Né à Quain, hameau de la Bourgogne
 bressane, le 22 septembre 1907, Maurice Blanchot appartient à une famille de catholiques fervents, propriétaires terriens aisés. C’est auprès de son père, précepteur pour enfants de grandes familles, qu’il apprend l’essentiel de son savoir littéraire. Vers 1923, à l’Université de Strasbourg , où il étudie la philosophie et l’allemand, il rencontre un étudiant juif venu de Lituanie, auquel il se lie d’une amitié indéfectible : Emmanuel Levinas. Blanchot initie Levinas à la littérature française (loin du surréalisme : c’est Proust et Valéry) ; Levinas initie Blanchot à la philosophie allemande (la phénoménologie et Heidegger).

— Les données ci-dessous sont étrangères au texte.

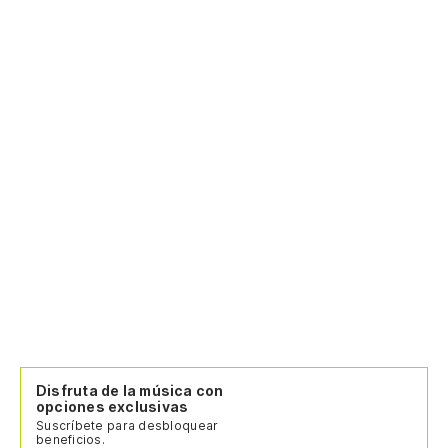
Disfruta de la música con
opciones exclusivas
Suscríbete para desbloquear
beneficios.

En 1929, Blanchot monte à Paris. Il soutient en Sorbonne un mémoire sur les sceptiques et commence des études de médecine à Sainte-Anne. Mais c’est le journalisme qui l’attire, davantage que l’Université. Il collabore à plusieurs quotidiens et revues d’extrême-droite : des contributions essentiellement politiques et parfois littéraires. Il fréquente les jeunes dissidents d’Action Française guidés par Thierry Maulnier. Anticapitalisme, antiparlementarisme, anticommunisme, spiritualisme et classicisme sont les mots d’ordre permanents. Ajoutons l’antigermanisme et a fortiori l’antihitlérisme : Blanchot appartient aussi à un milieu de Juifs nationalistes prompts à dénoncer les exactions nazies. Dès 1933, dans Le Rempart, un quotidien dirigé par son ami Paul Lévy, il s’insurge contre les premières expéditions de Juifs en camps de travail.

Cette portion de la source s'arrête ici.